Since its inception in 1981, the Early Adolescent Helper Program has initiated programs that respond to the unique developmental needs of early adolescents. The Helper Program provides young teens with opportunities to perform meaningful and responsible tasks in their communities. Working in child care centers, after-school programs, and senior centers, Helpers test their skills, relate in new ways to individuals and institutions and try on adult roles as they connect classroom learning to "real world" experiences.

In 1988, with support from the Robert Bowne Foundation, Helpers Promoting Reading began as a way to encourage a love of reading and to develop reading skills for both young children and early adolescents. Helpers Promoting Reading introduces Helpers and children to a variety of children's books. As they become familiar with books that reflect their own interests, appeal to their sense of fun, and help to make sense of a puzzling environment, both groups come to see reading as fun and interesting, as recreation rather than another adult-imposed chore.

Reading Helpers are usually already involved as Helpers in early childhood or after-school centers, and participate in weekly seminars where they learn about child development and about the setting where they work. The seminar, led by a Program Leader--a trained teacher or guidance counselor--also gives Helpers the opportunity to learn from each other in discussing the problems and successes they experience at the placement site. The Program Leader is familiar with the materials and approach of the Early Adolescent Helper Program, and with the special seminars that have been developed for Reading Helpers.

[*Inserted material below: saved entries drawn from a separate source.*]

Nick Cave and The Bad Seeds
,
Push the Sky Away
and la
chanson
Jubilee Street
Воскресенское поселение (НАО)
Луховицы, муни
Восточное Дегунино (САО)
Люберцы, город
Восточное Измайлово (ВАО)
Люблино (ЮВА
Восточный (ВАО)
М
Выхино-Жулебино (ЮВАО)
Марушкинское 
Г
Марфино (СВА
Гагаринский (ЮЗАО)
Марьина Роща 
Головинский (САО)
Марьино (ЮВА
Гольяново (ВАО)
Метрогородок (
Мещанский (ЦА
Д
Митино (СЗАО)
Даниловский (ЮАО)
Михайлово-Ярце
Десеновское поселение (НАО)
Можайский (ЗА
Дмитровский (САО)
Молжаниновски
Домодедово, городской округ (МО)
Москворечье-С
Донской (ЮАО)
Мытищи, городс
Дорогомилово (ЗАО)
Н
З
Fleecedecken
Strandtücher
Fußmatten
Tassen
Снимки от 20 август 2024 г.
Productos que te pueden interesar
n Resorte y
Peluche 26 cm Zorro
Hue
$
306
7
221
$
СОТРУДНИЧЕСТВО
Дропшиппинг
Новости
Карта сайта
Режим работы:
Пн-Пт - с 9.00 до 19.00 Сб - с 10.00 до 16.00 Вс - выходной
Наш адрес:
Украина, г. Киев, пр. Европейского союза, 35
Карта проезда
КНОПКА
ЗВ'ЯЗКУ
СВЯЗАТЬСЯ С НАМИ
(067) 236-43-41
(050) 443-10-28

In these sessions, Helpers learn how to choose, critique and read aloud children's books. Through discussion, practice, and role playing, they learn how to capture children's interest, how to help children discuss and understand the books and stories being read. As they use their new skills at the placement site, they enjoy a sense of mastery and are able to analyze the strategies and practices they employ. In their seminars, several groups of adolescents came up with "Tips for Reading Aloud." According to these Helpers, when reading aloud to young children:

* Read clearly and slowly but

enthusiastically;

* If you don't know a word, substitute

another;

* If children don't know a word, explain it:

* Don't be boring; use different voices and

overexaggerate certain words;

* Make eye contact with the children;

* Ask what they liked and didn't like and

what they learned;

* Read loudly enough for everyone to hear.

Program Rationale

Scarcely a week passes without some expression of alarm in the media or from prospective employers concerning the low level of skills exhibited by the young. There is little doubt that, for most young people, reading lags far behind TV, spectator sports, movies, and "hanging out" as a leisure time activity. Remedial programs seem only to dull still further any motivation to turn to books for fun. If we want to motivate young people to develop "literacy skills," we need to find ways to make the acquisition of such skills rewarding.

Helpers Promoting Reading encourages middle school students and the preschoolers or elementary school youngsters with whom they work in Child Care and After-School Helper Programs to see reading as a source of pleasure, an experience to enjoy and to share. At the same time, it motivates both Helpers and the younger children to explore the world of books and reading in a non-threatening environment.

Helpers Promoting Reading aims to move both young children and early adolescents towards an appreciation of books and reading as a personal resource, a source of pleasure and a tool for communication. It also encourages both groups to think critically, enabling them to make their own judgements about books rather than unquestioningly accepting a "voice of authority."

At the placement site, the Helper's activities develop into explorations of skill. As these early adolescents "flex" their reading "muscles," they are investigating the adult role of teacher or child care worker. Reading then becomes not a prelude to a test, or an adventure in embarrassed mispronunciation, but rather part of an adult role, a connection with another individual, and an experience of mastery.